Thursday, January 14, 2016

tortilla dinners in the Arctic

I mention winter a lot, in the winter. My least favourite season.

But a season that fascinates me, at least when we have the proper freeze-to-death-or-be-killed-by-falling-icicles kind, not the too-mild, drown-in-grey-slush-or-expire-from-the-sheer-ugliness-of-it kind. It is so exotic, in my slightly foreign eyes. The thick snow, the stabbing cold, the everlasting darkness. The danger, in this otherwise safe and quiet country.

And the unbelieveable beauty of ice crystals and forests buried in snow. 
And the way life still moves on when arctic conditions hit hard - how people dig their cars out of immense snow drifts and drive to work, negotiating lethally icy roads with a shrug, how children go skating in minus twenty degrees Celsius. How we shut out the cold, have parties and Friday night tortilla dinners and post pictures on Facebook and argue about politics, and think nothing of the fact that if we go outside without proper gear we might die within a few minutes.

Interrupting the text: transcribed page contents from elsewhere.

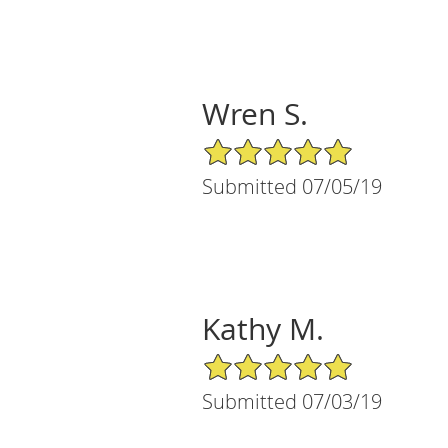
Wren S.
5/5 Star Rating
Submitted 07/05/19
Kathy M.
5/5 Star Rating
Submitted 07/03/19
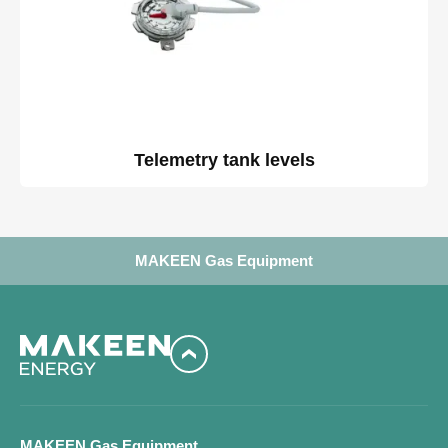
Telemetry tank levels
MAKEEN Gas Equipment
MAKEEN Gas Equipment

I'm reading a beautiful thriller, Rosamund Lupton's The Quality of Silence. An English mother and her deaf little daughter somehow end up in northern Alaska, driving a truck on ice roads on a desperate mission. It's so far-fetched that I'm enthralled. And parts of it are familiar in my exotic homeland. Driving in complete darkness, without even the hope of a dawn, stopping to scrape ice off your vehicle in the murderous cold. The immense loneliness of it - knowing that if something happens, you're completely on your own.

I put the book down at last, with a relieved sigh. Darkness and cold may be surrounding me too, but I also have a warm bed, hot peppermint tea and an ongoing Messenger chat with friends.